Auction will raise funds for Manor Church mission trip

Manor Church will host a live auction to benefit its student ministries' mission trip to New York City this summer.

The auction will be held on Saturday, March 22, starting at 9 a.m. in the church's gymnasium, 530 Central Manor Road, Lancaster. It will run until all the items are sold.

Breakfast food items, including breakfast sandwiches and fruit, will be sold in the morning, and lunch items such as hamburgers and hot dogs will be for sale in the afternoon. Food proceeds will also benefit the mission trip.

The students going on the trip serve on the day of the auction, helping with child care, running auction items, and preparing and serving food.

Auction items will include gift certificates, baked goods, and home decor.

For more information about the auction, email student ministries director Beau Walmer at beauw@manorchurch.org or call the church office at 717-285-3138.

Walmer said auction proceeds will be used to give local high school and middle school students the opportunity to serve and make an impact in New York City.

The Manor Church group will be serving with Adventures in Missions (AIM).

Adventures in Missions is an interdenominational mission organization that focuses on discipleship. AIM emphasizes prayer and relationships in work around the world.
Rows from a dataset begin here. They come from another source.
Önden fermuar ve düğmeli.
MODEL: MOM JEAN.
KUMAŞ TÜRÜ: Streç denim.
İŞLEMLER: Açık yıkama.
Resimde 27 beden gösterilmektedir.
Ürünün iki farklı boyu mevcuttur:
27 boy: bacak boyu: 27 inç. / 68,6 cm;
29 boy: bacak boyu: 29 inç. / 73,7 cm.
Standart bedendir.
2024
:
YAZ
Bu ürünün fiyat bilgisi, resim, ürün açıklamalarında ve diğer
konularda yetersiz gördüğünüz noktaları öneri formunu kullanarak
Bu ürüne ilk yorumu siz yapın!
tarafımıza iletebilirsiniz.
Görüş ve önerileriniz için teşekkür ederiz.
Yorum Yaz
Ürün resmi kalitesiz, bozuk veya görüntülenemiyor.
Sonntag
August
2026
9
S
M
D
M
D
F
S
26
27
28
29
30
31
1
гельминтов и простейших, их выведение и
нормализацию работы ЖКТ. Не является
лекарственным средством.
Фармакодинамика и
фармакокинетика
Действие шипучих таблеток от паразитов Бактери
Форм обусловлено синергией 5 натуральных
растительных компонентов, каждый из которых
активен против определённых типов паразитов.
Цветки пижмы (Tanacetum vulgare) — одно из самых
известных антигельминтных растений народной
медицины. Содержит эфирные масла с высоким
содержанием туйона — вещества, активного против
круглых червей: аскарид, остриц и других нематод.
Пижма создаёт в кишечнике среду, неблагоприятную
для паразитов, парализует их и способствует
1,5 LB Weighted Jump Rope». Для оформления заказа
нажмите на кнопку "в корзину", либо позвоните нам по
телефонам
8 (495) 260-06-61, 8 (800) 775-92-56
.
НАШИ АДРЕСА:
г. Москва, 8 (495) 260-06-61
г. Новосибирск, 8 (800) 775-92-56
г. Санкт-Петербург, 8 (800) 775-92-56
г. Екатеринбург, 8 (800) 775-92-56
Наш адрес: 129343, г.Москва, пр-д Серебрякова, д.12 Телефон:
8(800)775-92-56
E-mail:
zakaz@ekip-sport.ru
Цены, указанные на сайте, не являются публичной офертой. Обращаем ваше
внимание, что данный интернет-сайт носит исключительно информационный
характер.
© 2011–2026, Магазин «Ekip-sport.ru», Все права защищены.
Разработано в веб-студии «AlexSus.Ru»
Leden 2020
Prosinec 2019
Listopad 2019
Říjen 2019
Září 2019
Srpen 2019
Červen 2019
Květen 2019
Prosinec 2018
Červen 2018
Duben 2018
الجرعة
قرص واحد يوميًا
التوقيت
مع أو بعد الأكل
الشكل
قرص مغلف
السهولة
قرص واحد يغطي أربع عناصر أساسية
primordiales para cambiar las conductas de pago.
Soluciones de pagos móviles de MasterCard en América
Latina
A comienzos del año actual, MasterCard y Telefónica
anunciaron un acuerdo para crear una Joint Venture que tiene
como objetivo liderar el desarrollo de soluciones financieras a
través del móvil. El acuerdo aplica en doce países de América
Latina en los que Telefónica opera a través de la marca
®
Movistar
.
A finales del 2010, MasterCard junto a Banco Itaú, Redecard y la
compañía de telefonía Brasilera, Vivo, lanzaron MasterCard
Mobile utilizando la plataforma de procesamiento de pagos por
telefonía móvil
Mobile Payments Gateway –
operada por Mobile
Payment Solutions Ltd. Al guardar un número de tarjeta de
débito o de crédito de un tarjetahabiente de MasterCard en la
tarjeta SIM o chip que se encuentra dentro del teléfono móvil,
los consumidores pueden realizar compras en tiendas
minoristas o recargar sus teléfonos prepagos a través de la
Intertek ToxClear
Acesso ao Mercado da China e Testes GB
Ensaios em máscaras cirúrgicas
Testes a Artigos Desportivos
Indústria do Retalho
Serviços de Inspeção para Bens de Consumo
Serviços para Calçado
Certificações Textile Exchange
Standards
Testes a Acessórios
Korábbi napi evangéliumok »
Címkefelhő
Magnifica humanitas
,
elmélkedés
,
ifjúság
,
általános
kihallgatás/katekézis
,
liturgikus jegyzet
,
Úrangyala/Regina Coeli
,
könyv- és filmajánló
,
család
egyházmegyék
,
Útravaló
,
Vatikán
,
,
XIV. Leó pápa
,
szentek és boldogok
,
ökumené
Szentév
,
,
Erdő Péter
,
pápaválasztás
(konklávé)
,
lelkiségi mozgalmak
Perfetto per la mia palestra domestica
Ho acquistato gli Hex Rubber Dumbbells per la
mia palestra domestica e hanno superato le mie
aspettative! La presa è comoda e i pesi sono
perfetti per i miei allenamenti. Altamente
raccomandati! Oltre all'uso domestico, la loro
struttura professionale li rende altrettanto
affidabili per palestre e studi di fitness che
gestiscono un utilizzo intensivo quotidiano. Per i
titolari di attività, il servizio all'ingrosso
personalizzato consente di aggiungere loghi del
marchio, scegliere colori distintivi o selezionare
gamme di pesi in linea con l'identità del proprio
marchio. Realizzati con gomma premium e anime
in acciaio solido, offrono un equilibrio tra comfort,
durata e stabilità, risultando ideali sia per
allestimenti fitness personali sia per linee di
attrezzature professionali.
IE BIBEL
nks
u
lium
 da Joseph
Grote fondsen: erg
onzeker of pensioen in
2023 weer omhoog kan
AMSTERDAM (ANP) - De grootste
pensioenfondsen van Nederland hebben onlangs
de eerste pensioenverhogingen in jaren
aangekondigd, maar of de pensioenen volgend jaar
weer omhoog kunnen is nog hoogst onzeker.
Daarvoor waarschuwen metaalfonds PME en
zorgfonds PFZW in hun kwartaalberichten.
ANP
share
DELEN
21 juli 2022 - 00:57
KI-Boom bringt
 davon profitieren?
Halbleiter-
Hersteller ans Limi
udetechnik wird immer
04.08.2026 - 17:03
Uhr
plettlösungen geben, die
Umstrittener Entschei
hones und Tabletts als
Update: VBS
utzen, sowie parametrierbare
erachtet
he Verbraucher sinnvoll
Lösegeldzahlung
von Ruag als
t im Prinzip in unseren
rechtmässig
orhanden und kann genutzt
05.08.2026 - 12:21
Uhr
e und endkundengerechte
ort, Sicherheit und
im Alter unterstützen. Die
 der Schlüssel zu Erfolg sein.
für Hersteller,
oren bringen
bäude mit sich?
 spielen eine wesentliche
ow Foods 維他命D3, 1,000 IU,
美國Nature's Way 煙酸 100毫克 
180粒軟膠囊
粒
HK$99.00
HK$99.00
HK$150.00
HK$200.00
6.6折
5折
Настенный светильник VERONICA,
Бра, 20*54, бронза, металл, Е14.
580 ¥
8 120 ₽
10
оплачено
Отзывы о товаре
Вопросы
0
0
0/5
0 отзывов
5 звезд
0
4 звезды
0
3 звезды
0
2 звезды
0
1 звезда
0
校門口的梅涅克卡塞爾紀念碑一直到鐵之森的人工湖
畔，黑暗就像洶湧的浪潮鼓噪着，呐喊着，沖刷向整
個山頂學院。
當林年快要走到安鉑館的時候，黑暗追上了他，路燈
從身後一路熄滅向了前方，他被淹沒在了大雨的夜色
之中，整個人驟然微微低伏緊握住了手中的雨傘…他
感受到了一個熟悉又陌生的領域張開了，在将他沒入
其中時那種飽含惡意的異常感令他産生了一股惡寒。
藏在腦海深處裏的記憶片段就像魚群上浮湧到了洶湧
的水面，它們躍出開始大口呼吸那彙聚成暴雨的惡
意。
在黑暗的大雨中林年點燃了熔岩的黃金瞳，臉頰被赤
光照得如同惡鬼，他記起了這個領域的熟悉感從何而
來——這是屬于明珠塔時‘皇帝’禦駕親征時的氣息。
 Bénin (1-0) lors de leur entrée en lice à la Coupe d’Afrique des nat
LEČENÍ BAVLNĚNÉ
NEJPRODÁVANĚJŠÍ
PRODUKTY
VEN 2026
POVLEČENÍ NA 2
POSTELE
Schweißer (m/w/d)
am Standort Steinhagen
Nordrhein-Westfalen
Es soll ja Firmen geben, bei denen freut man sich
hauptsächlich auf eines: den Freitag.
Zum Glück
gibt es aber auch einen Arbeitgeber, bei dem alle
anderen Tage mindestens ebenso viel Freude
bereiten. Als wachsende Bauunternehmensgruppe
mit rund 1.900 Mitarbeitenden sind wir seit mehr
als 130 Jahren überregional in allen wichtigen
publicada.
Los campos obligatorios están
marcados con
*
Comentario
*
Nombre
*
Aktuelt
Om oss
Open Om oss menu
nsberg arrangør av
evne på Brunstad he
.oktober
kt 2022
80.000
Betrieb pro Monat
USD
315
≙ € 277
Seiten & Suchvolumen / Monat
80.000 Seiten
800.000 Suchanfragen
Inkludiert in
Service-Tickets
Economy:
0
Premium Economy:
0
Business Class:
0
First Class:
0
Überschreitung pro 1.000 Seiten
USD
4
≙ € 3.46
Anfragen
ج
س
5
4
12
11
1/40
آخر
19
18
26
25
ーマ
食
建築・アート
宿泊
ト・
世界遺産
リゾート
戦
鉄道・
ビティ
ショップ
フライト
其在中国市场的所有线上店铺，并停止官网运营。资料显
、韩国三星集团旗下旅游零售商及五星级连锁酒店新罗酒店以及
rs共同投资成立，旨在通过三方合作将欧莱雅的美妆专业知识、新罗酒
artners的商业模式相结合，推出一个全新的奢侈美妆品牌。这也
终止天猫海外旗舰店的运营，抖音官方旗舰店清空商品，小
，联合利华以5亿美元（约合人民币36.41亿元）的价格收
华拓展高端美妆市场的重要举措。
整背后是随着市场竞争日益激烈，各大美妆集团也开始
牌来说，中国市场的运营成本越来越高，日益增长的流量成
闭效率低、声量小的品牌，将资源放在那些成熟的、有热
Manor Church's group will work in Bushwick, a neighborhood in the northern part of the New York City borough of Brooklyn, from Saturday, June 21, to Friday, June 27. 

The focus will be homeless outreach, city cleanup, children's ministry, and prayer and street outreach, although the itinerary will not be finalized until closer to the trip.

Manor Church's traveling party will comprise students in seventh through 12th grades. Last year, 30 people participated, including group leaders.

In recent years, the church has gone to Viper, Kentucky; Waldorf, Maryland; and Harlingen, Texas. On those trips, the student volunteers have assisted with projects at a Christian camp, organized and distributed food from a pantry, and helped with a vacation Bible school.

"Every trip has looked different based on organizations and ministries we've been partnering with and their needs," said Walmer. "All three trips were very unique in terms of not just where we went, but also the ways that we served."

The director stated that the neighborhoods the mission serves are not the only ones who benefit. "Our students are exposed to a new and different community from what they're familiar with here in Lancaster," Walmer said. "They're also great opportunities to students to grow in different areas of their lives, spiritually, and sometimes it's learning a new skill, serving in a way they don't usually serve. And it can be a way to challenge them in their faith."

Manor Church's student ministries meet regularly on Sunday mornings and Wednesday nights and take trips during the summer in addition to a fall retreat, all designed to build camaraderie.

"A big part of the mission is the serving piece, but there also other things people don't think of when they think of a mission trip, like the debriefing, the relationships that are being built, whether that's a new relationship or ones strengthened during the trip," Walmer said.